A: location of binding residues in different Nav1.5 cryo-EM structures and the Alphafold3 model. The side-chains of F1760 and Y1767 are shown as sticks, with oxygen atoms colored in red. B: differences in the activation gate diameter [residue positions taken from Jiang et al. (36)] between opposing C-alpha atoms are shown as gray dotted lines, values in Å. Residue numbering corresponds to human Nav1.5 numbers. C: spheres representation of the consensus binding mode of MEXI at the fenestration of DI-DIV shown in side view.
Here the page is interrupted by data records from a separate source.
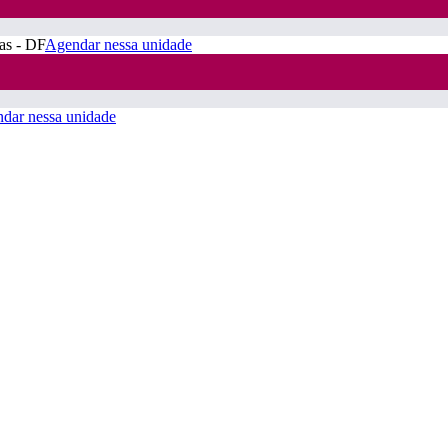
ras - DF
Agendar nessa unidade
dar nessa unidade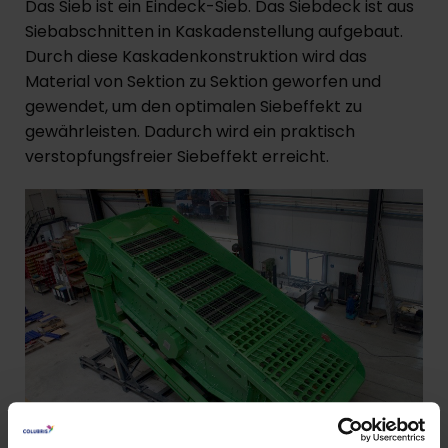
Das Sieb ist ein Eindeck-Sieb. Das Siebdeck ist aus
Siebabschnitten in Kaskadenstellung aufgebaut.
Durch diese Kaskadenkonstruktion wird das
Material von Sektion zu Sektion geworfen und
gewendet, um den optimalen Siebeffekt zu
gewährleisten. Dadurch wird ein praktisch
verstopfungsfreier Siebeffekt erreicht.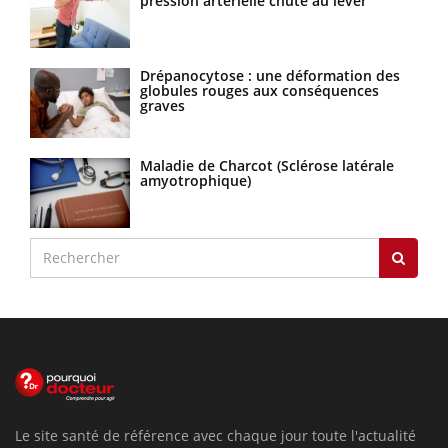
pression artérielle chute au lever
Drépanocytose : une déformation des
globules rouges aux conséquences
graves
Maladie de Charcot (Sclérose latérale
amyotrophique)
Le site santé de référence avec chaque jour toute l'actualité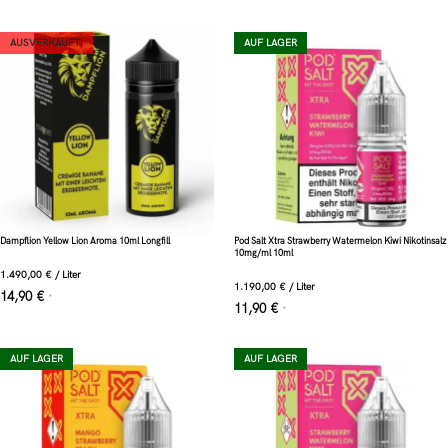
AUSVERKAUFT!
AUF LAGER
Dampflion Yellow Lion Aroma 10ml Longfill
Pod Salt Xtra Strawberry Watermelon Kiwi Nikotinsalz
10mg/ml 10ml
1.490,00
€
/
Liter
1.190,00
€
/
Liter
14,90
€
*
11,90
€
*
AUF LAGER
AUF LAGER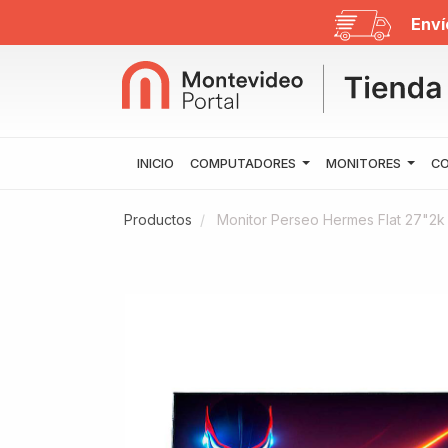
Enví
INICIO
COMPUTADORES
MONITORES
CO
Productos
Monitor Perseo Hermes Flat 27"2k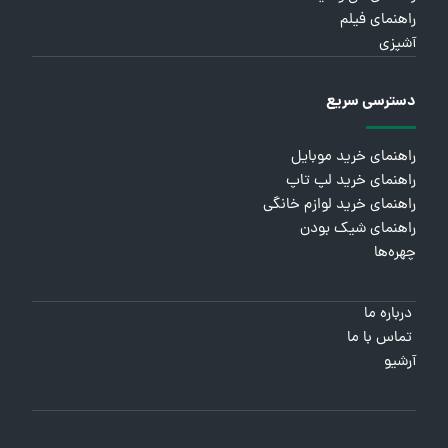
راهنمای فیلم
آشپزی
دسترسی سریع
راهنمای خرید موبایل
راهنمای خرید لپ تاپ
راهنمای خرید لوازم خانگی
راهنمای شیک بودن
چهره‌ها
درباره ما
تماس با ما
آرشیو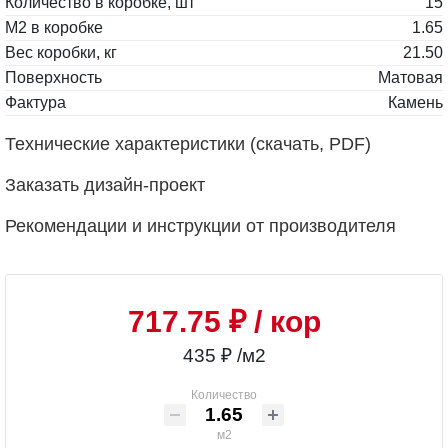
Количество в коробке, шт
15
М2 в коробке
1.65
Вес коробки, кг
21.50
Поверхность
Матовая
Фактура
Камень
Технические характеристики (скачать, PDF)
Заказать дизайн-проект
Рекомендации и инструкции от производителя
717.75 ₽
/ кор
435 ₽ /м2
Количество
м2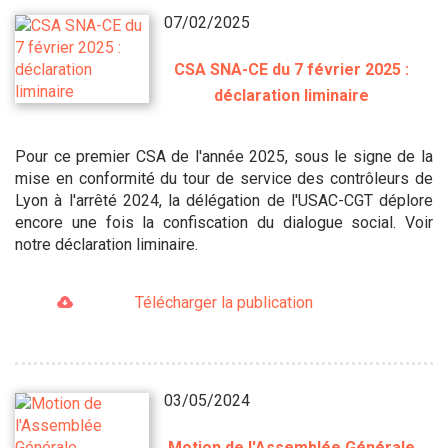
07/02/2025
CSA SNA-CE du 7 février 2025 :
déclaration liminaire
Pour ce premier CSA de l'année 2025, sous le signe de la
mise en conformité du tour de service des contrôleurs de
Lyon à l'arrêté 2024, la délégation de l'USAC-CGT déplore
encore une fois la confiscation du dialogue social. Voir
notre déclaration liminaire.
Télécharger la publication
03/05/2024
Motion de l'Assemblée Générale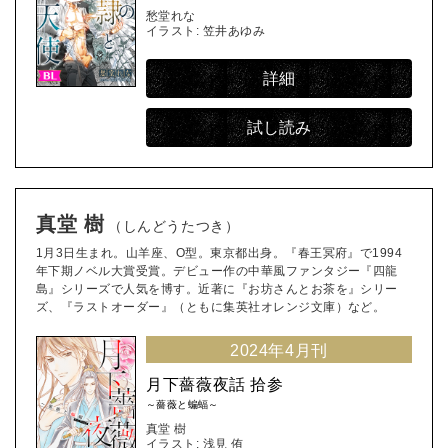
愁堂れな
イラスト: 笠井あゆみ
詳細
試し読み
真堂 樹
（しんどうたつき）
1月3日生まれ。山羊座、O型。東京都出身。『春王冥府』で1994
年下期ノベル大賞受賞。デビュー作の中華風ファンタジー『四龍
島』シリーズで人気を博す。近著に『お坊さんとお茶を』シリー
ズ、『ラストオーダー』（ともに集英社オレンジ文庫）など。
2024年4月刊
月下薔薇夜話 拾参
～薔薇と蝙蝠～
真堂 樹
イラスト: 浅見 侑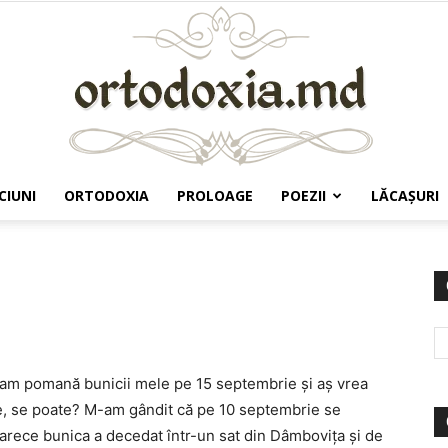
CIUNI
ORTODOXIA
PROLOAGE
POEZII
LĂCAŞURI
Ortodoxia.md
u am pomană bunicii mele pe 15 septembrie și aș vrea
e, se poate? M-am gândit că pe 10 septembrie se
arece bunica a decedat într-un sat din Dâmbovița și de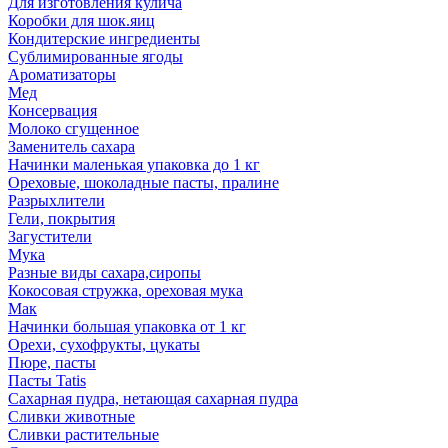
Для изготовления кулича
Коробки для шок.яиц
Кондитерские ингредиенты
Сублимированные ягоды
Ароматизаторы
Мед
Консервация
Молоко сгущенное
Заменитель сахара
Начинки маленькая упаковка до 1 кг
Ореховые, шоколадные пасты, пралине
Разрыхлители
Гели, покрытия
Загустители
Мука
Разные виды сахара,сиропы
Кокосовая стружка, ореховая мука
Мак
Начинки большая упаковка от 1 кг
Орехи, сухофрукты, цукаты
Пюре, пасты
Пасты Tatis
Сахарная пудра, нетающая сахарная пудра
Сливки животные
Сливки растительные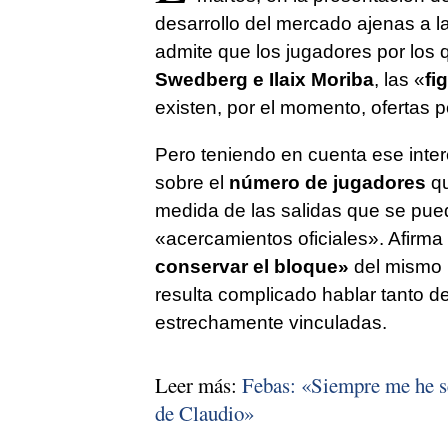
desarrollo del mercado ajenas a l
admite que los jugadores por lo
Swedberg e Ilaix Moriba
, las «
fi
existen, por el momento, ofertas po
Pero teniendo en cuenta ese inter
sobre el
número de jugadores
qu
medida de las salidas que se pue
«acercamientos oficiales». Afirma 
conservar el bloque»
del mismo 
resulta complicado hablar tanto d
estrechamente vinculadas.
Leer más:
Febas: «Siempre me he se
de Claudio»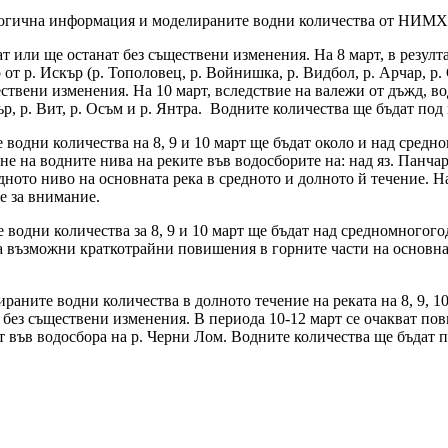
ологична информация и моделираните водни количества от НИМ
ат или ще останат без съществени изменения. На 8 март, в резул
т р. Искър (р. Тополовец, р. Войнишка, р. Видбол, р. Арчар, р. С
ствени изменения. На 10 март, вследствие на валежи от дъжд, во
, р. Вит, р. Осъм и р. Янтра. Водните количества ще бъдат под 
одни количества на 8, 9 и 10 март ще бъдат около и над средно
 на водните нива на реките във водосборите на: над яз. Панчарево
одното ниво на основната река в средното и долното й течение. 
е за внимание.
водни количества за 8, 9 и 10 март ще бъдат над средномногог
са възможни краткотрайни повишения в горните части на основна
раните водни количества в долното течение на реката на 8, 9, 
 без съществени изменения. В периода 10-12 март се очакват по
 във водосбора на р. Черни Лом. Водните количества ще бъдат п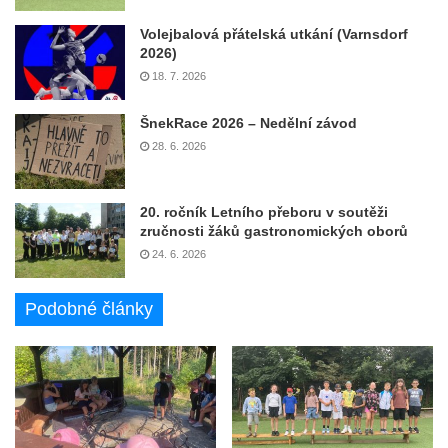
Volejbalová přátelská utkání (Varnsdorf
2026)
18. 7. 2026
ŠnekRace 2026 – Nedělní závod
28. 6. 2026
20. ročník Letního přeboru v soutěži
zručnosti žáků gastronomických oborů
24. 6. 2026
Podobné články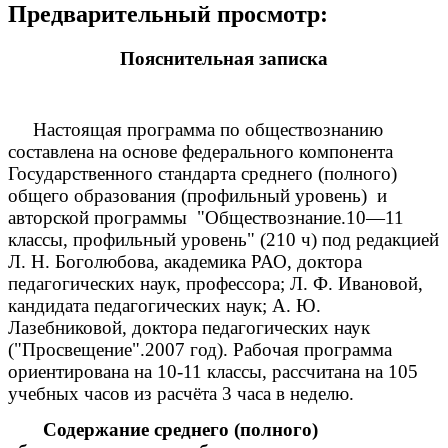
Предварительный просмотр:
Пояснительная записка
Настоящая программа по обществознанию
составлена на основе федерального компонента
Государственного стандарта среднего (полного)
общего образования (профильный уровень) и
авторской программы "Обществознание.10—11
классы, профильный уровень" (210 ч) под редакцией
Л. Н. Боголюбова, академика РАО, доктора
педагогических наук, профессора; Л. Ф. Ивановой,
кандидата педагогических наук; А. Ю.
Лазебниковой, доктора педагогических наук
("Просвещение".2007 год).
Рабочая программа
ориентирована на 10-11 классы, рассчитана на 105
учебных часов из расчёта 3 часа в неделю.
Содержание среднего (полного)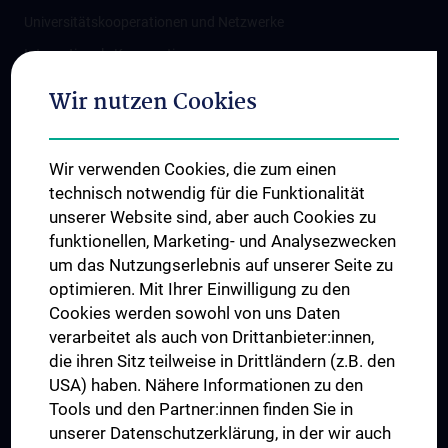
Universitätskooperationen und Netzwerke
Internationale Kooperationen
Adjunct Professorships
Wir nutzen Cookies
Student & Staff Exchange
Das KPJ der MedUni Wien
Wir verwenden Cookies, die zum einen
Graduiertentraining
technisch notwendig für die Funktionalität
Dual Career
unserer Website sind, aber auch Cookies zu
funktionellen, Marketing- und Analysezwecken
Trusted Reseach - Research Security - Foreign Interference
um das Nutzungserlebnis auf unserer Seite zu
UNESCO Lehrstuhl für Bioethik
optimieren. Mit Ihrer Einwilligung zu den
MUVI
Cookies werden sowohl von uns Daten
verarbeitet als auch von Drittanbieter:innen,
die ihren Sitz teilweise in Drittländern (z.B. den
USA) haben. Nähere Informationen zu den
Folgen Sie uns auf
Tools und den Partner:innen finden Sie in
unserer Datenschutzerklärung, in der wir auch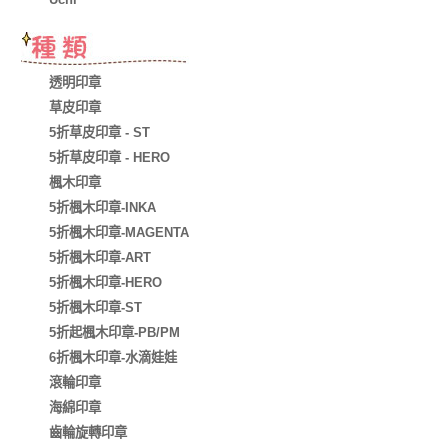
透明印章
草皮印章
5折草皮印章 - ST
5折草皮印章 - HERO
楓木印章
5折楓木印章-INKA
5折楓木印章-MAGENTA
5折楓木印章-ART
5折楓木印章-HERO
5折楓木印章-ST
5折起楓木印章-PB/PM
6折楓木印章-水滴娃娃
滾輪印章
海綿印章
齒輪旋轉印章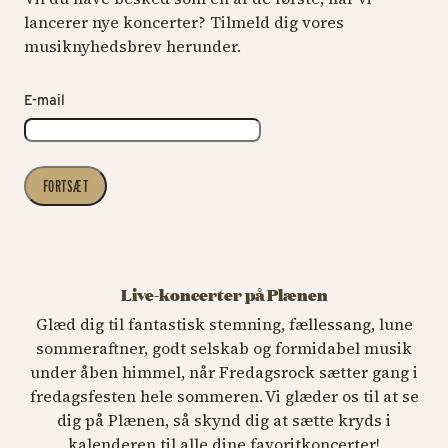
lancerer nye koncerter? Tilmeld dig vores
musiknyhedsbrev herunder.
E-mail
FORTSÆT
Live-koncerter på Plænen
Glæd dig til fantastisk stemning, fællessang, lune
sommeraftner, godt selskab og formidabel musik
under åben himmel, når Fredagsrock sætter gang i
fredagsfesten hele sommeren. Vi glæder os til at se
dig på Plænen, så skynd dig at sætte kryds i
kalenderen til alle dine favoritkoncerter!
D: close-up view of residues within 5 Å of the drugs, shown as sticks. Hydrogen bonds are shown as yellow dotted lines. E: spheres representation of the consensus binding mode of EMPA at the fenestration is shown in side-view. F: close-up view of residues within 5 Å of the drugs, shown as sticks. Hydrogen bonds are shown as yellow dotted lines. EMPA, empagliflozin.